All that has obviously changed, with a crisis that has decimated budgets — government and household — in two short months. We don’t envy the task of rewriting that earlier version of our city’s story to align with the new reality and don’t underestimate how difficult it is to have to shift the narrative and see the city’s momentum halted.

Kenney’s revised budget seeks to fill a $649 million hole with an increase in parking, property, and wage taxes. In addition to imposing a hiring freeze, Kenney is proposing layoffs of part-time, seasonal, and temp workers, gutting arts and special events, and eliminating the Office of Workforce Development, among other cuts.

Raising taxes should be the last resort in a crisis that has left very few unscathed. Adding more tax burdens on salaries or properties at a time when incomes are plummeting or outright disappearing makes no sense. When the crisis is over, people will need to be encouraged to come back to the city; a hike in parking and nonresident wage taxes does the opposite.

The wage tax hike for nonresidents seems to ignore the fact that the workplace has been altered dramatically — and doubtless permanently. With mid- and high-income people working from homes in the suburbs, many city-based companies are rethinking whether to fully return to expensive city offices. A higher wage tax for their employees could be the deciding factor.

Also, workforce development efforts will be central to rebuilding the city and its economy, so Kenney’s decision to close the office devoted to this is troubling. While the mayor cites a flood of federal relief dollars for small businesses that justifies his eliminating the office, the city will need a planned and organized approach to do help prepare the workforce of the future.

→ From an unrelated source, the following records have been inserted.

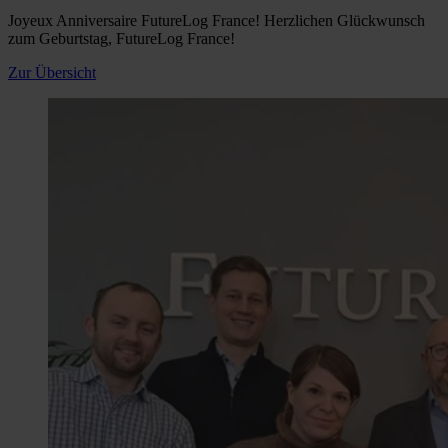
Joyeux Anniversaire FutureLog France! Herzlichen Glückwunsch
zum Geburtstag, FutureLog France!
Zur Übersicht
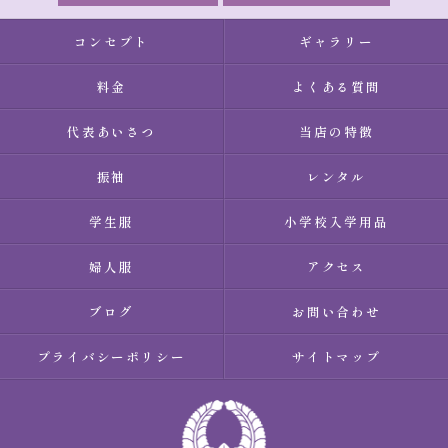
コンセプト
ギャラリー
料金
よくある質問
代表あいさつ
当店の特徴
振袖
レンタル
学生服
小学校入学用品
婦人服
アクセス
ブログ
お問い合わせ
プライバシーポリシー
サイトマップ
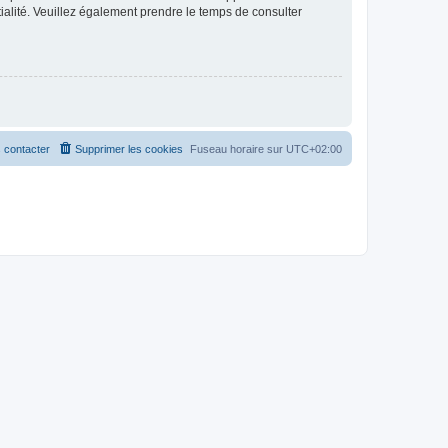
ntialité. Veuillez également prendre le temps de consulter
 contacter
Supprimer les cookies
Fuseau horaire sur
UTC+02:00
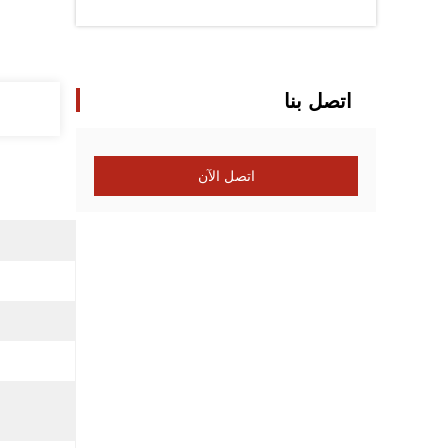
اتصل بنا
اتصل الآن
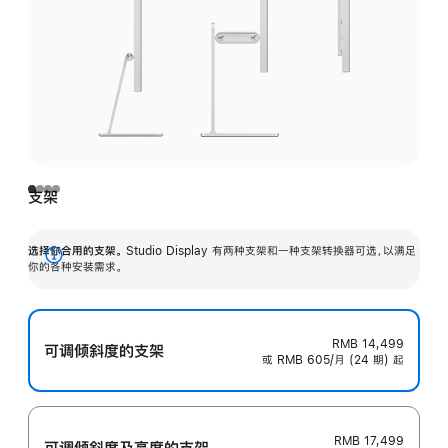
支架
选择你合用的支架。
Studio Display 有两种支架和一种支架转换器可选，以满足
展
你的各种安装需求。
开
RMB 14,499
可调倾斜度的支架
或 RMB 605/月 (24 期) 起
RMB 17,499
可调倾斜度及高‍度的支‍架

Our worries about the budget predate the pandemic: an increase in spending during the Kenney administration by $1 billion. That was fueled, in part, by an increase in the number of employees, which was coupled inexplicably with higher overtime costs. That giant increase did not result in a reduction in the homicide rate, the poverty rate, or overdose deaths.

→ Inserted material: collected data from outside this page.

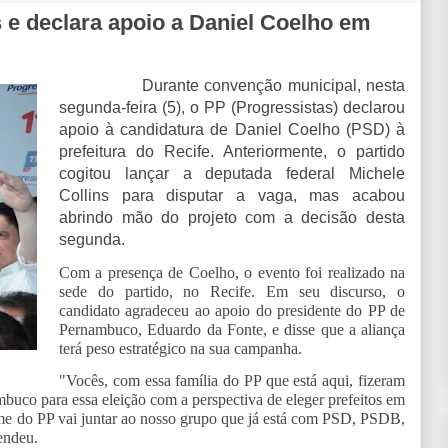
s e declara apoio a Daniel Coelho em
Durante convenção municipal, nesta
segunda-feira (5), o PP (Progressistas) declarou
apoio à candidatura de Daniel Coelho (PSD) à
prefeitura do Recife. Anteriormente, o partido
cogitou lançar a deputada federal Michele
Collins para disputar a vaga, mas acabou
abrindo mão do projeto com a decisão desta
segunda.
Com a presença de Coelho, o evento foi realizado na
sede do partido, no Recife. Em seu discurso, o
candidato agradeceu ao apoio do presidente do PP de
Pernambuco, Eduardo da Fonte, e disse que a aliança
terá peso estratégico na sua campanha.
"Vocês, com essa família do PP que está aqui, fizeram
mbuco para essa eleição com a perspectiva de eleger prefeitos em
time do PP vai juntar ao nosso grupo que já está com PSD, PSDB,
fendeu.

The process of debating the budget is underway, with Council holding hearings over the next few weeks.

Also this week, City Controller Rebecca Rhynhart issued an alternative plan that recommended ways to cut spending without raising taxes. Those cuts involve more aggressively reducing overtime and forestalling wage increases, among other steps. As City Council reviews the budget, it will also no doubt offer its own version. Mayor Kenney should keep an open mind and consider all these options. Ultimately, the budget should not just be about surviving this crisis, but ensuring the city and its citizens have a chance to come out of it stronger and healthier.